**** MATERIAL FOR THE TASK ****

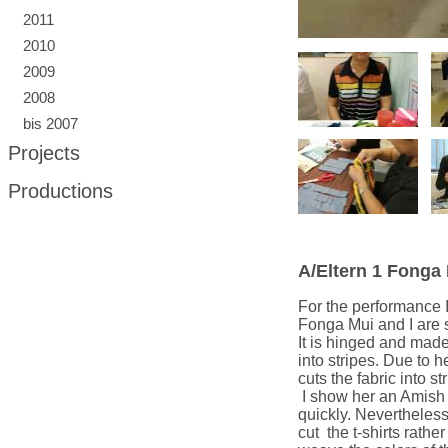
2011
2010
2009
2008
bis 2007
Projects
Productions
A/Eltern 1 Fonga
For the performance I
Fonga Mui and I are s
It is hinged and made 
into stripes. Due to h
cuts the fabric into st
I show her an Amish
quickly. Nevertheless
cut the t-shirts rathe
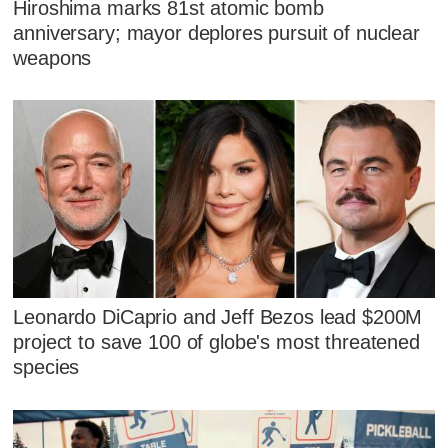
Hiroshima marks 81st atomic bomb
anniversary; mayor deplores pursuit of nuclear
weapons
Leonardo DiCaprio and Jeff Bezos lead $200M
project to save 100 of globe's most threatened
species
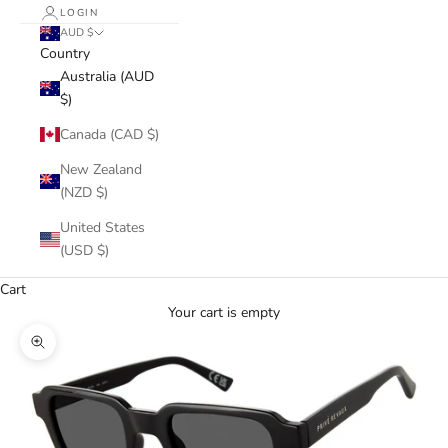
LOGIN
AUD $
Country
Australia (AUD
$)
Canada (CAD $)
New Zealand
(NZD $)
United States
(USD $)
Cart
Your cart is empty
Zoom picture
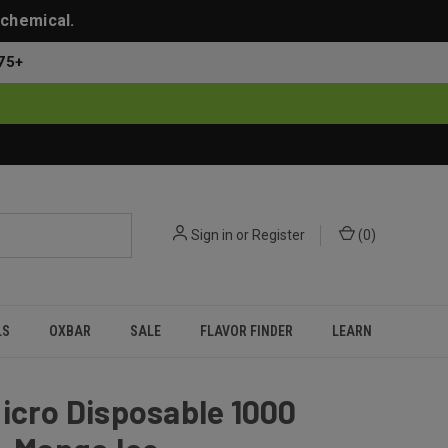
 chemical.
75+
Sign in
or
Register
(
0
)
LS
OXBAR
SALE
FLAVOR FINDER
LEARN
icro Disposable 1000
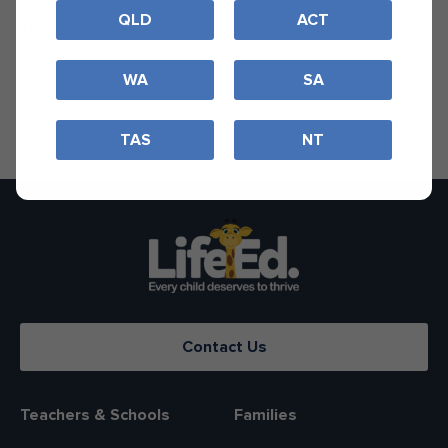
QLD
ACT
TAGS
alcohol
ocsober
WA
SA
TAS
NT
Contact Us
Teachers & Schools
Families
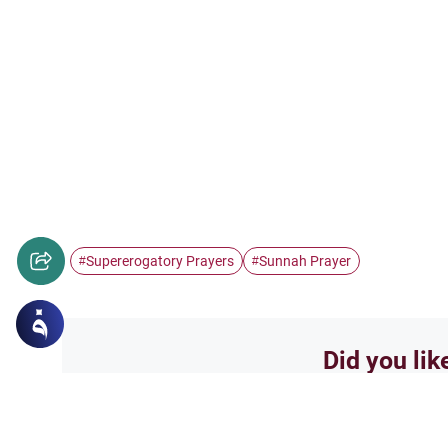
Supererogatory Prayers
Sunnah Prayer
#
#
Did you lik
Yes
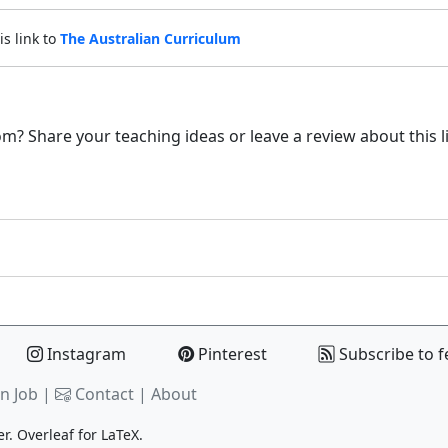
is link to
The Australian Curriculum
m? Share your teaching ideas or leave a review about this l
Instagram
Pinterest
Subscribe to f
n Job |
Contact
|
About
er.
Overleaf
for LaTeX.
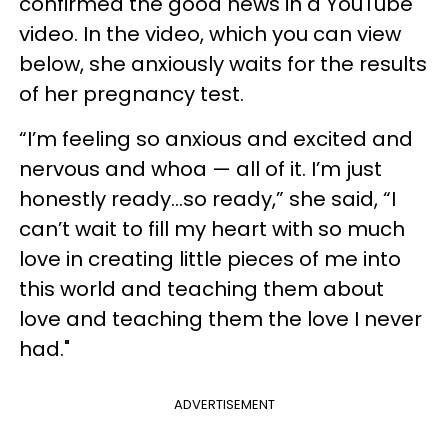
confirmed the good news in a YouTube
video. In the video, which you can view
below, she anxiously waits for the results
of her pregnancy test.
“I’m feeling so anxious and excited and
nervous and whoa — all of it. I’m just
honestly ready…so ready,” she said, “I
can’t wait to fill my heart with so much
love in creating little pieces of me into
this world and teaching them about
love and teaching them the love I never
had."
ADVERTISEMENT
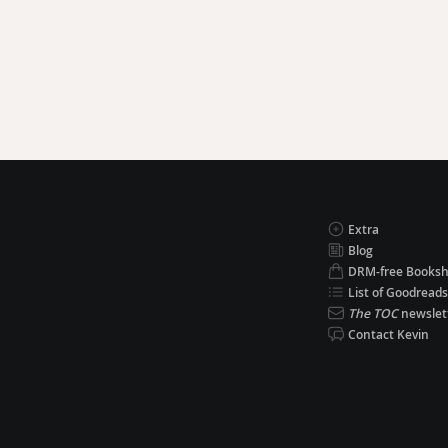
Extra
Blog
DRM-free Books
List of Goodreads
The TOC
newslet
Contact Kevin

****

* **TASK GOAL**: Output the data exactly as it is, with the pictures dropped.

* **RESPONSE AREA**:
2011
2010
2009
2008
bis 2007
Projects
Productions
A/Eltern 1 Fonga
For the performance I
Fonga Mui and I are s
It is hinged and made 
into stripes. Due to h
cuts the fabric into st
I show her an Amish
quickly. Nevertheless
cut the t-shirts rathe
Hiroshima marks 81st atomic bomb
anniversary; mayor deplores pursuit of nuclear
weapons
Leonardo DiCaprio and Jeff Bezos lead $200M
project to save 100 of globe's most threatened
species
LOGIN
AUD $
Country
Australia (AUD
$)
Canada (CAD $)
New Zealand
(NZD $)
United States
(USD $)
Cart
Your cart is empty
Zoom picture
 chemical.
75+
Sign in
or
Register
(
0
)
LS
OXBAR
SALE
FLAVOR FINDER
LEARN
icro Disposable 1000
QLD
ACT
TAGS
alcohol
ocsober
WA
SA
TAS
NT
Contact Us
Teachers & Schools
Families
Supererogatory Prayers
Sunnah Prayer
#
#
Did you lik
Yes
is link to
The Australian Curriculum
m? Share your teaching ideas or leave a review about this l
Instagram
Pinterest
Subscribe to f
n Job |
Contact
|
About
er.
Overleaf
for LaTeX.
confirmed the good news in a YouTube
video. In the video, which you can view
below, she anxiously waits for the results
of her pregnancy test.
“I’m feeling so anxious and excited and
nervous and whoa — all of it. I’m just
honestly ready…so ready,” she said, “I
can’t wait to fill my heart with so much
love in creating little pieces of me into
this world and teaching them about
love and teaching them the love I never
had."
ADVERTISEMENT
Extra
Blog
DRM-free Books
List of Goodreads
The TOC
newslet
Contact Kevin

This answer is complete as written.